Koeberg Nuclear Power Plant
Nuclear pressure testing by Rand-Air
The testing process of Koeberg’s pressurised water reactors used ten PTS916 Rand-Air units running through desiccant dryers.

In South Africa, Eskom’s nuclear power plant Koeberg recently underwent pressure testing of its pressurised water reactors. This is in line with international law stipulating nuclear containment buildings must be pressure tested every ten years.

To facilitate this assignment the state-owned Eskom contracted compressor and generator hire company Rand-Air, who had previously supplied oil-free compressors for the containment integrated leak rate test in 2005.

Andre Hopley, projects lead technician at Rand-Air stated: “The purpose of the pressure testing of the containment building at Koeberg was to ensure that there was no leakage which could be harmful to the surrounding environment and public.”
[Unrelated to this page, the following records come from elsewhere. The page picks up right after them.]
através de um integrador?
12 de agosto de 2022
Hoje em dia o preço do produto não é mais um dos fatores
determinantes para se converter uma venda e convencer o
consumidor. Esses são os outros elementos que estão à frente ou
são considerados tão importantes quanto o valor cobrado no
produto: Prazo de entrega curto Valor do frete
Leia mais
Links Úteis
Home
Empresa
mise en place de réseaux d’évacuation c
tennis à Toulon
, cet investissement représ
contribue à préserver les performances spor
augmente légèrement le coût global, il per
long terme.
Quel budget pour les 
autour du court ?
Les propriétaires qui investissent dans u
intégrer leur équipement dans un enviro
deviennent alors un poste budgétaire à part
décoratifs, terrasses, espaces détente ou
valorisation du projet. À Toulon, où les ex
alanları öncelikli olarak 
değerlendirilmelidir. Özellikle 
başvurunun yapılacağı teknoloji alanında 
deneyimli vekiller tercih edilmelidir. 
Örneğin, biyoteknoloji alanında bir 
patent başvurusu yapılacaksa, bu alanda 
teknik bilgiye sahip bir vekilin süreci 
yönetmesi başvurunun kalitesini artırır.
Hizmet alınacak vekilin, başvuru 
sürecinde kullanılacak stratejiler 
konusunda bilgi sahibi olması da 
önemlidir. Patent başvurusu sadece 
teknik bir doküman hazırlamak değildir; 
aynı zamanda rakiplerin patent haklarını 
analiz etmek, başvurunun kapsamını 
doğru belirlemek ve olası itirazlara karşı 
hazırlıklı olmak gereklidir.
The pressure testing process

Hopley explained: “Using ten PTS916 Rand-Air units running through desiccant dryers, dry oil-free air was pumped into the containment building. Both the inner and the outer sector of the building were surveyed before, during and after the test.”
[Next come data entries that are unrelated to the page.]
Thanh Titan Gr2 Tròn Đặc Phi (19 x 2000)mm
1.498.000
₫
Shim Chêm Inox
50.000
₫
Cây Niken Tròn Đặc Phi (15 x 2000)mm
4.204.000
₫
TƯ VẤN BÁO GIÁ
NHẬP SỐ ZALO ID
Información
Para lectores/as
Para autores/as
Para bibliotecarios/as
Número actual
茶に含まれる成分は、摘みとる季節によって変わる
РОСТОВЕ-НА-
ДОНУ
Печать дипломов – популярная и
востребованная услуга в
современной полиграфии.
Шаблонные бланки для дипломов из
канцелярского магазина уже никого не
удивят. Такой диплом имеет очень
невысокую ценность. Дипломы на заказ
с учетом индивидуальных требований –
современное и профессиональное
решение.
He continued: “Water particles have a big influence on pressure testing and the end result. We were required to match 18 degrees Celsius in temperature of the air going into containment. We found that using heat exchangers and chillers reduce the pressure testing time by a few hours allowing us to control the air pressure distribution. The requirement for the pressure testing was minus 20 degree dew point and we managed to achieve minus 40.”
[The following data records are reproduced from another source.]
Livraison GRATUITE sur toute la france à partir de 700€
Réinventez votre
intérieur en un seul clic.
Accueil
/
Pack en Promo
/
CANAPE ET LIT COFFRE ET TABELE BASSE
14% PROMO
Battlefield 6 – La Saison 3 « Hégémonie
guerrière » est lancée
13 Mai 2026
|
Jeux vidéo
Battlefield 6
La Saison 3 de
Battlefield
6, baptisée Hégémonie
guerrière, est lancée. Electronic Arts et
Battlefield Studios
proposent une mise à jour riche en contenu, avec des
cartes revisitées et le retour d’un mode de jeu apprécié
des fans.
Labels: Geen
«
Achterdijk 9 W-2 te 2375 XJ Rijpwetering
Stability during the testing is strategic

Hopley concluded: “The pressure test took between seven to eight hours. It took two and a half hours to reach a pressure of one bar. The procedure stops for eight hours when it reaches one bar, this is key in ensuring that everything is stable enough to continue to four bar. The process requires the go ahead from two parties namely Électricité de France (EDF) and Eskom. It is critical to monitor the progression thoroughly [as] damage to the equipment inside the building could be detrimental.”

Koeberg’s on-going planned maintenance

Unit 1, which has been on a planned maintenance and refuelling programme since February this year, came back online on 2 June. This was a big outage for Koeberg and probably the biggest maintenance scope of work ever undertaken at the station, reflecting the typical approach for a plant at this stage of its life.

The scheduled shutdown of Unit 1 was part of the overall maintenance programme Eskom has undertaken for its fleet of power stations. Every 16 to 18 months, each of the two units at Koeberg is shut down for refueling, inspection and maintenance.

The routine shutdowns are scheduled to avoid having both units out of service at the same time and to avoid the winter months each year.